Etymology: the name refers to the graceful, elegant morphology of the spines (latin pulcher = fine, beautiful).

Description: The sclerotised apparatus consists of numerous spines (21 in the holotype, 20 in CZM 178 and 22 in CZM 179).

- dorsal pairs D1 : two thin, needle shaped spines, 52-53 µm long in the holotype (range: 46-53 µm); stem 2-3 µm wide; D2 : two broad, straight spines, tapering into an acute point, 55-56 µm long in the holotype (range: 51-56 µm); stem 4-5.5 µm wide in the middle, and about 3 µm at its basis.

- Girdle: G1 -G6 : A somewhat variable number of similar, straight spines (11 in the holotype, 12 in CZM 179, 10 in CZM 178), ranging 42-54 µm in length in the sample, with slightly falcate apex, ending into an obtuse distal tip, and narrow, upturned subterminal apophyses, 2-5 µm long. Stem width ranging 1.5-2.5 µm; G7 : a pair of spines with straight, pointed apex, and very small apophysis inserted at about 14 µm from the distal tip. 49-50 µm long in the holotype (range: 50-53 µm); stem 3-3.5 µm wide in the middle, about 1.5 µm at its basis; G8 : very similar to G7 , but with more acute and slender, comparatively shorter (about 10 µm long) apex. 44-46 µm long in the holotype, ranging 44-51 µm in the whole sample; stem 3-3.5 µm broad.

- V: medially to pair G8 , all specimens had a pair of smaller spines, similar in morphology to G2 -G7 spines, but with straighter distal tip, and with very small, obtuse apophyses.
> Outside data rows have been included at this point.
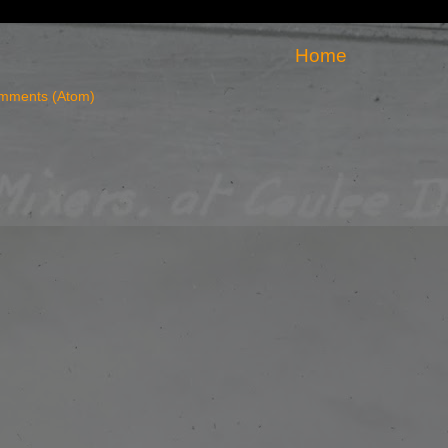
Home
mments (Atom)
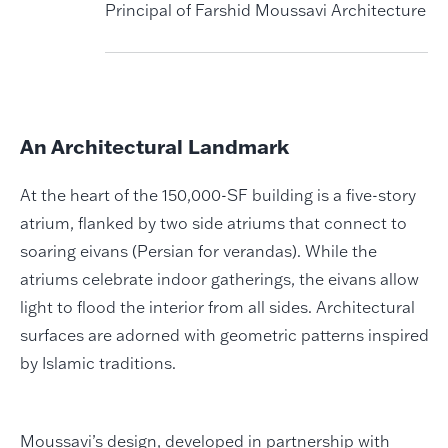
Principal of Farshid Moussavi Architecture
An Architectural Landmark
At the heart of the 150,000-SF building is a five-story
atrium, flanked by two side atriums that connect to
soaring eivans (Persian for verandas). While the
atriums celebrate indoor gatherings, the eivans allow
light to flood the interior from all sides. Architectural
surfaces are adorned with geometric patterns inspired
by Islamic traditions.
Moussavi’s design, developed in partnership with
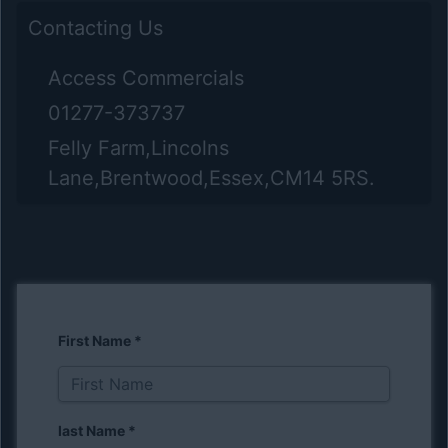
Contacting Us
Access Commercials
01277-373737
Felly Farm,Lincolns
Lane,Brentwood,Essex,CM14 5RS.
First Name
*
last Name
*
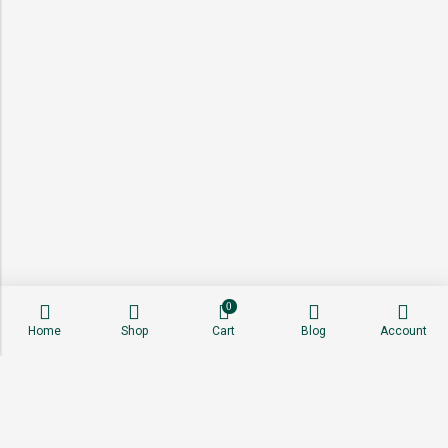
0
Home
Shop
Cart
Blog
Account
About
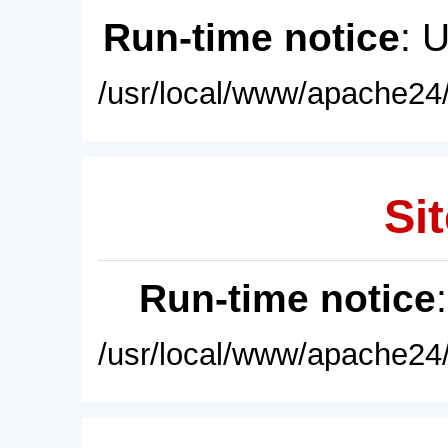
Run-time notice
: 
/usr/local/www/apache24/
Sit
Run-time notice
/usr/local/www/apache24/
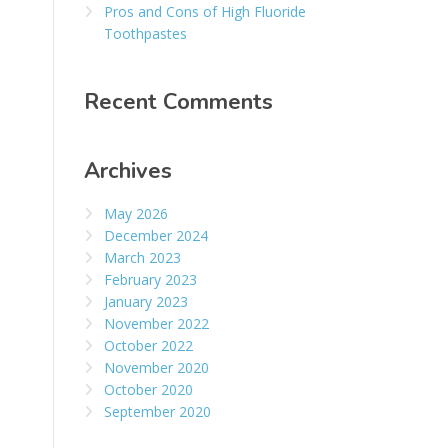
Pros and Cons of High Fluoride
Toothpastes
Recent Comments
Archives
May 2026
December 2024
March 2023
February 2023
January 2023
November 2022
October 2022
November 2020
October 2020
September 2020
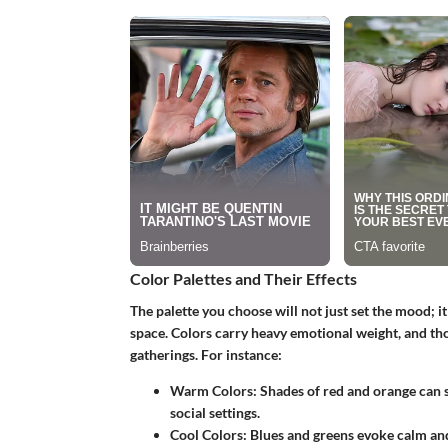
Color Palettes and Their Effects
The palette you choose will not just set the mood; i
space. Colors carry heavy emotional weight, and th
gatherings.
For instance
:
Warm Colors
: Shades of red and orange can 
social settings.
Cool Colors
: Blues and greens evoke calm and 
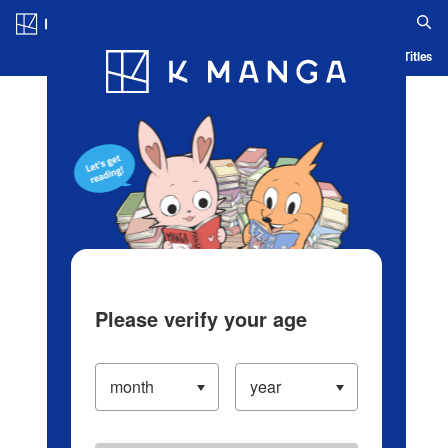
Log in/Create Account
Blog
App
Ranking
History
Serialized Titles
Please verify your age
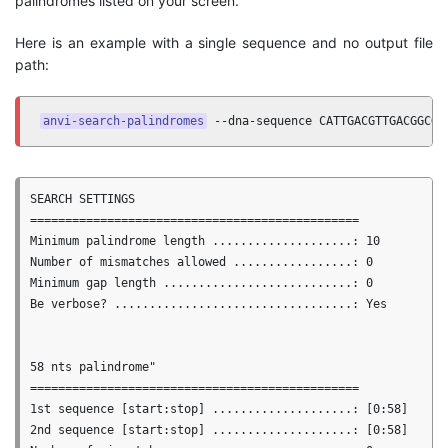
palindromes listed on your screen.
Here is an example with a single sequence and no output file
path:
anvi-search-palindromes
 --dna-sequence CATTGACGTTGACGGCGA
SEARCH SETTINGS

===============================================

Minimum palindrome length ....................: 10

Number of mismatches allowed .................: 0

Minimum gap length ...........................: 0

Be verbose? ..................................: Yes

58 nts palindrome"

===============================================

1st sequence [start:stop] ....................: [0:58]

2nd sequence [start:stop] ....................: [0:58]
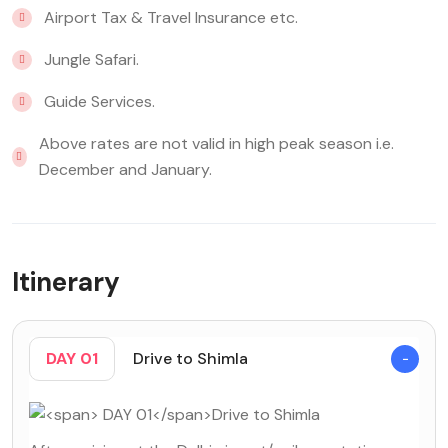
Airport Tax & Travel Insurance etc.
Jungle Safari.
Guide Services.
Above rates are not valid in high peak season i.e.
December and January.
Itinerary
DAY 01
Drive to Shimla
In the holotype, these spines are 42-46 µm long, with a thin and feebly sclerotised stem. In the rest of the sample, they are about 46 µm long, with a stem slightly widening towards its base, which is 3 µm across.

Without bursal spines.

Karyotype. Chromosome number: n = 6; FN = 10. The first three pairs of chromosomes are distinctly larger than the three remaining pairs. Karyometrical data (based on measurements of four plates): Chrom. I = r.l.: 25.23 ± 1.19 ; c.i.: 42.45 ± 1.33 (m); Chrom. II = r.l.: 24.89 ± 0.06; c.i.: 38.01 ± 1.46 (m); Chrom. III = r.l.: 24.02 ± 1.24; c.i.: 32.5 ± 1.77 (sm); Chrom. IV = r.l.: 8.39 ± 0.65; c.i.: 15 ± 4.36 (st); Chrom. V = r.l.: 8.13 ± 0.98; c.i.: 36.43 ± 2.88 (sm); Chrom. VI = r.l.: 7.68 ± 0.74; c.i.: 11.3 ± 4.41 (t); haploid genome length: 10 ± 1 µm.